The congressional spending deal that tried to block legalization says the DC government may not spend local or federal funds to "enact" a law, rule, or regulation that reduces penalties on marijuana. The idea was to prevent DC Council from transmitting the voter-approved initiative to Congress for approval, as required by federal law, since it would take the city council's time and resources to do so.
Advocates argue DC voters already enacted the legalization initiative back in November. Under this argument, DC Council wouldn't be spending its time and resources to enact the initiative by sending it to Congress for a mandatory 30-day review period; it would be merely carrying out an initiative already enacted by voters.
DC Mayor Muriel Bowser embraced this stance on Meet the Press on Sunday, when she said DC's marijuana legalization initiative is "self-enacting." Previously, DC Attorney General Karl Racine and Congresswoman Eleanor Norton, DC's nonvoting delegate in the House of Representatives, voiced similar views.
"Now, we think Initiative 71 was self-enacting," Bowser said. "Our legislators are going to send it up to the Congress in January."
House Republicans, however, say their intent is very clear. The House Appropriations Committee's summary of the spending deal clearly states the bill "prohibits both federal and local funds from being used to implement a referendum legalizing recreational marijuana use in the District."
The debate could go to court
If DC Council were to implement the legalization initiative, it's unclear who would or could sue the local government to enforce the spending deal.
Dan Riffle, an attorney and marijuana legalization advocate, said the Department of Justice would have the legal standing to sue. But the Obama administration has opposed congressional attempts to block legalization in DC and asked federal prosecutors to let states experiment with legalization. The Justice Department could also accept the argument that legalization was enacted in November.
If that proves to be the case, Congress could try to sue. But whether Congress has the ability to sue has always been a thorny legal issue. Courts have, for example, severely limited federal lawmakers' ability to file a lawsuit against the president.
David Rivkin, a constitutional litigator who served at the Department of Justice and the White House Counsel's Office under Presidents Ronald Reagan and George HW Bush, said Congress may have the ability to sue in this case.
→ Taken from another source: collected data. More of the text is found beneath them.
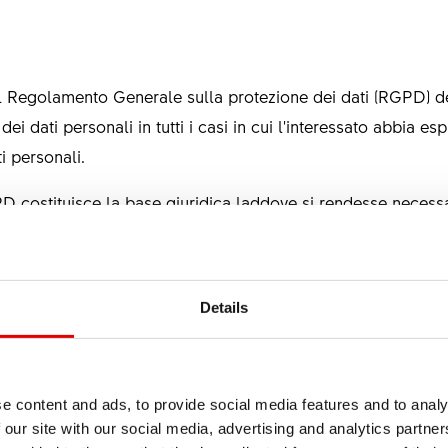
) del Regolamento Generale sulla protezione dei dati (RGPD) d
dei dati personali in tutti i casi in cui l'interessato abbia e
i personali.
GPD costituisce la base giuridica laddove si rendesse necessar
tto di cui l'interessato è parte. Lo stesso si applica anche al
re precontrattuali.
RGPD costituisce la base giuridica laddove si rendesse necessa
Details
igo legale al quale la nostra azienda è soggetta.
GPD costituisce la base giuridica laddove il trattamento dei da
e content and ads, to provide social media features and to analy
eresse della nostra azienda o di terzi, a condizione che non
 our site with our social media, advertising and analytics partn
ell'interessato.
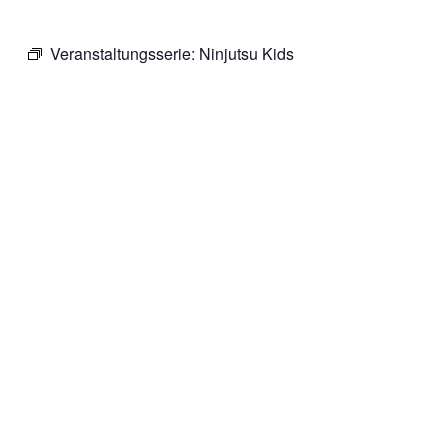
Veranstaltungsserie:
Ninjutsu Kids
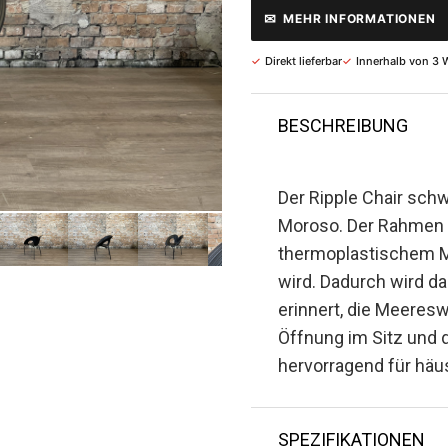
✉
MEHR INFORMATIONEN
✓
Direkt lieferbar
✓
Innerhalb von 3 
BESCHREIBUNG
Der Ripple Chair schw
Moroso. Der Rahmen
thermoplastischem Mat
wird. Dadurch wird da
erinnert, die Meeresw
Öffnung im Sitz und d
hervorragend für häu
SPEZIFIKATIONEN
But he acknowledged the issue would be complicated by questions about whether Congress is being injured as an institution by DC's actions or whether there are any private plaintiffs that could show injury and step in.
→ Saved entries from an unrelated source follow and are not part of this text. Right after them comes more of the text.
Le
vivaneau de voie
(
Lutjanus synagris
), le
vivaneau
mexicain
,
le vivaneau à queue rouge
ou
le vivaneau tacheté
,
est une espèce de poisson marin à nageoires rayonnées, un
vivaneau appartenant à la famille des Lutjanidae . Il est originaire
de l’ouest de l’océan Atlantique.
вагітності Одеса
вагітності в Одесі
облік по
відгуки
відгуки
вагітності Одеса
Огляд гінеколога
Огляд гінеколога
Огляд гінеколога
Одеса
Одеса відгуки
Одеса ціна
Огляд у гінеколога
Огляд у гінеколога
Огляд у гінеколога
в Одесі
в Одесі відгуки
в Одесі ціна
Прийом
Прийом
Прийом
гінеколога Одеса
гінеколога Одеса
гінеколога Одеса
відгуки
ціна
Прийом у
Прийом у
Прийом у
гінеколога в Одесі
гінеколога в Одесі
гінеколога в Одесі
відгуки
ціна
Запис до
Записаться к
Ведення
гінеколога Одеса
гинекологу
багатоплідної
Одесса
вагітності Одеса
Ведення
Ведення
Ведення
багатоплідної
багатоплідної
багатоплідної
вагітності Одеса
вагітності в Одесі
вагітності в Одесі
"The situation here is complicated by the fact that, given DC's unique status — with Congress having delegated to DC certain authorities under the self-rule act — the action by the DC Council is not a constitutional violation; it is, essentially, a statutory violation, akin to a federal agency or department acting in violation of its statutory authority," Rivkin wrote in an email. "All in all, the possible congressional lawsuit against the DC Council would be more complicated than congressional challenges against the Obama administration's re-writes of the Affordable Care Act or Immigration and Naturalization Act."
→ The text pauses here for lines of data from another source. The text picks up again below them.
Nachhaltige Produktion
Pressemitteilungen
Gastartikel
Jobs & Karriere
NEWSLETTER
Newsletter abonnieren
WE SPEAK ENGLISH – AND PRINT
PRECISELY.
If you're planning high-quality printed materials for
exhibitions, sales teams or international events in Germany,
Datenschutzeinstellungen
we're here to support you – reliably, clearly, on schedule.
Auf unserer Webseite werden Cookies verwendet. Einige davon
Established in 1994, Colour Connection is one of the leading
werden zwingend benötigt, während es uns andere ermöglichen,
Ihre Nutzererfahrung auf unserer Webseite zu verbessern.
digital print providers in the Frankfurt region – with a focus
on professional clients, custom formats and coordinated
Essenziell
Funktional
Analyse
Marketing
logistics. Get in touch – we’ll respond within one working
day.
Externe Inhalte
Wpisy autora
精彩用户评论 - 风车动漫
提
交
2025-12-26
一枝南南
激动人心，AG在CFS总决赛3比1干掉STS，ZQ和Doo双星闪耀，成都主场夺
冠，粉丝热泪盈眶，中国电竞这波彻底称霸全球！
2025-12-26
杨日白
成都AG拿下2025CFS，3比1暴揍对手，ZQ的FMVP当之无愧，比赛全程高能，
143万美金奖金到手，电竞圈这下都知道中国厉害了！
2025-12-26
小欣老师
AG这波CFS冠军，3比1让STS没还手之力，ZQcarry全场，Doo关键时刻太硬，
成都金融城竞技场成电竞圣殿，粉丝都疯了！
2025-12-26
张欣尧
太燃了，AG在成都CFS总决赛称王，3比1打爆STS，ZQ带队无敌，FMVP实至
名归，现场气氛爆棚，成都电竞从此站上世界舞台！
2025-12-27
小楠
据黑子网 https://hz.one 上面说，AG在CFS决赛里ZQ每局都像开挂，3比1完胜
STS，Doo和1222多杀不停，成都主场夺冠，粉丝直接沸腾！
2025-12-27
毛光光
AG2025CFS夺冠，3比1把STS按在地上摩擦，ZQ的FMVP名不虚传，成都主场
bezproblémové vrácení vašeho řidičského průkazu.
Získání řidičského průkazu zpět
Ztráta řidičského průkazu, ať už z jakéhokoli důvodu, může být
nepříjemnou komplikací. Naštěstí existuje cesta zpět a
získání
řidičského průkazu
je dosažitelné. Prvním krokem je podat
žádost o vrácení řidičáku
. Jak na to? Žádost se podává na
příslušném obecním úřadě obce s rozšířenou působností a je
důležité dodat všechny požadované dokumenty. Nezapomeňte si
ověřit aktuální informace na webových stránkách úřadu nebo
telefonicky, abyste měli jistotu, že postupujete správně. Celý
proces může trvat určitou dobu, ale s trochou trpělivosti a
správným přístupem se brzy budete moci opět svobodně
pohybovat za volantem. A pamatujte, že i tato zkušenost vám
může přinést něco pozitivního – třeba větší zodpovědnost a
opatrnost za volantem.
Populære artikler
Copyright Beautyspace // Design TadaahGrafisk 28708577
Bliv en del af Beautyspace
DC Council may not take the risk
Despite the push from advocates, it's anyone's guess whether DC Council will attempt to defy the will of Congress and implement marijuana legalization this upcoming January.
But support from the mayor, the head of the city government, and the attorney general, who's essentially the city's lawyer, gives DC Council some political and legal cover if they choose to defy Congress.
It's possible the threat of congressional action outside of litigation, particularly restrictions on DC's budget, could prove too much for local leaders.
Any potential loophole to the spending deal would only allow DC Council to implement the voter-approved initiative, which legalizes the possession, growing, and gifting of small amounts of pot. There's no question the spending deal would block any attempt by DC Council to implement the legal sales of marijuana, since that would cost money and Congress can place budgetary restrictions on that.